Bankacı bilirkişi raporunda özetle; davalı bankanın … Şubesi ile davacı şirket arasında akdedilmiş (bila tarihli) 364.390,00 TL limitli Genel Nakdi ve Gayrinakdi Kredi Sözleşmesi kapsamında davacı şirkete 4 farklı kredi kullandırım işlemiyle 2008-2013 yılları arasında taksitli ticari kredilerin kullandırılmış olduğu, bu kredilerden 2008 yılındakilerin yıllık %21,6 akdi faiz oranından, 2010’dakilerin yıllık %13,2 akdi faiz oranından kullandırıldığı, bankanın ilgili yıllarda TCMB’ye uygulayacağını bildirdiği ve ilan ettiği asgari-azami faiz oranları içinde akdi faiz uygulamış olduğu, Rekabet Kurulunun dava konusu 08/03/2013 tarihli …soruşturma … karar sayılı kararına esas inceleme raporunda davalı banka yönünden 2010’da kullandırdığı kredilerle ilgili bir faiz oranı artışı tespitinin-incelemesinin bulunmadığı, 2008 yılında kullandırılan kredide faiz artışı yapıldığına dair tespit varsa da diğer bankalardan daha düşük oranda faiz artışı yaptığının görüldüğü, bu nedenle diğer bankalarla uyumlu ve birlikte hareket ettiğinden sözedilemeyeceği, … sayılı BKK ile TCMB’ye tanınan yetki çerçevesinde TCMB tarafından yayımlanan 2006/1 sayılı Tebliğ’de reeskont kaynaklı krediler dışındaki kredilere uygulanacak faiz oranlarının bankalarca serbestçe belirleneceğinin hükme bağlanmış olduğu, sadece azami faiz oranlarının TCMB’ye bildirileceği ve ilan edileceğinin düzenlendiği, davalı bankanın davacı şirketin ticari nitelikteki kredilerine fiilen uyguladığı akdi faiz oranlarının (2008’de %21,6) TCMB’ye bildirdiği ve ilan ettiği azami oranın (%40) altında olduğu, netice itibariyle davacı şirketin tacir, davalı bankadan kullandığı kredinin de ticari kredi niteliğinde olduğunu, Rekabet Kurulu tarafından davalı bankanın da aralarında yer aldığı 12 bankayla ilgili krediler yönünden yapılan rekabet kurallarını ihlal incelemelerinin bireysel tüketicilere kullandırılan konut, ihtiyaç ve taşıt kredilerini kapsadığı, ticari kredilerin Rekabet Kurulu Kararı kapsamında değerlendirilemeyeceği şeklinde tespit ve görüşleri bildirilmiştir.

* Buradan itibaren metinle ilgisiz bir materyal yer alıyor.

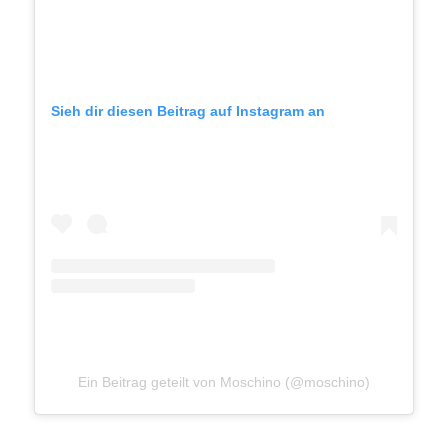
Sieh dir diesen Beitrag auf Instagram an
Ein Beitrag geteilt von Moschino (@moschino)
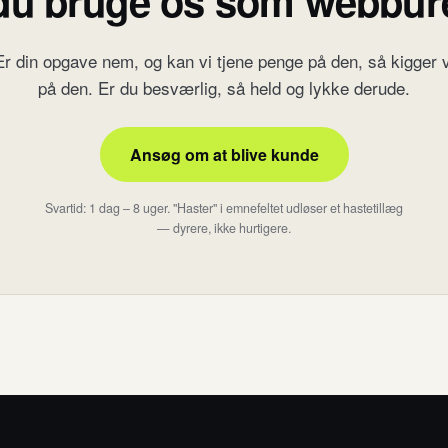
du bruge os som webbu
Er din opgave nem, og kan vi tjene penge på den, så kigger v
på den. Er du besværlig, så held og lykke derude.
Ansøg om at blive kunde
Svartid: 1 dag – 8 uger. "Haster" i emnefeltet udløser et hastetillæg
— dyrere, ikke hurtigere.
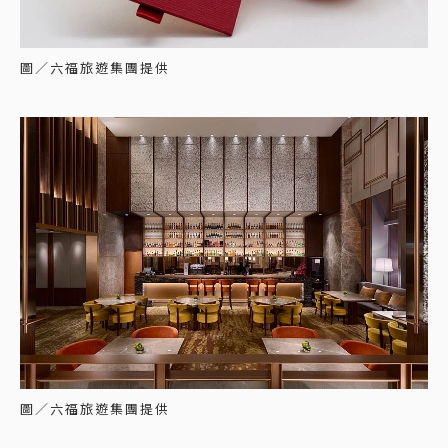
圖／六福旅遊集團提供
圖／六福旅遊集團提供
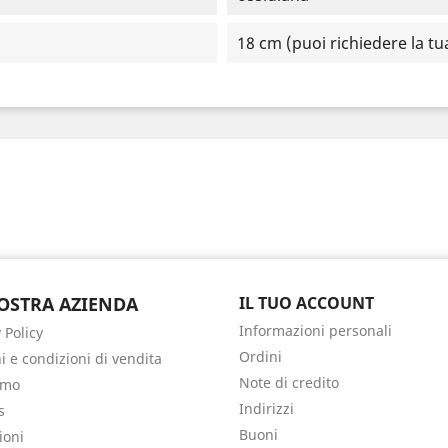
18 cm (puoi richiedere la tu
OSTRA AZIENDA
IL TUO ACCOUNT
Informazioni personali
 Policy
Ordini
i e condizioni di vendita
Note di credito
amo
Indirizzi
s
Buoni
ioni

Rekabet Kurulunun ihlal kararının iptali istemiyle davalı banka tarafından … 2.İdare Mahkemesinin … E dosyasında açılan davanın ve bozma sonrası aldığı esas olan 2019/1109 E dosyasının Uyap kayıtları celbedilip incelendiğinde, mahkemenin 2014/313 E dosyada 2015/3590 K sayılı kararla bankanın davasının reddine karar verilmiş olduğu, Danıştay 13.DB’nın 2015/3590 E 2015/4614 K sayılı ilamıyla yerel mahkeme kararı onanmışsa da, bankanın karar düzeltme talebi üzerine Danıştay 13.DB’nın 2016/3587 E 2019/1778 K sayılı ilamıyla yerel mahkeme kararının “Rekabet Kurulunca 12 bankanın tek bir çerçeve anlaşma veya ortak plan dahilinde belirli bir koordinasyon içinde hareket ettiğinin ortaya konulamadığı, bu nedenle Rekabet Kurulu kararında hukuka uygunluk bulunmadığı” gerekçesiyle bozulduğu, bozma sonrası … 2.İdare Mahkemesinde … E sayısını alan davada yerel mahkemenin ilk kararında ısrar kararı vermiş olduğu, bankanın temyiz istemi üzerine dosyanın Danıştay’a gönderildiği ve henüz temyiz incelemesinden dönmediği tespit edilmiştir.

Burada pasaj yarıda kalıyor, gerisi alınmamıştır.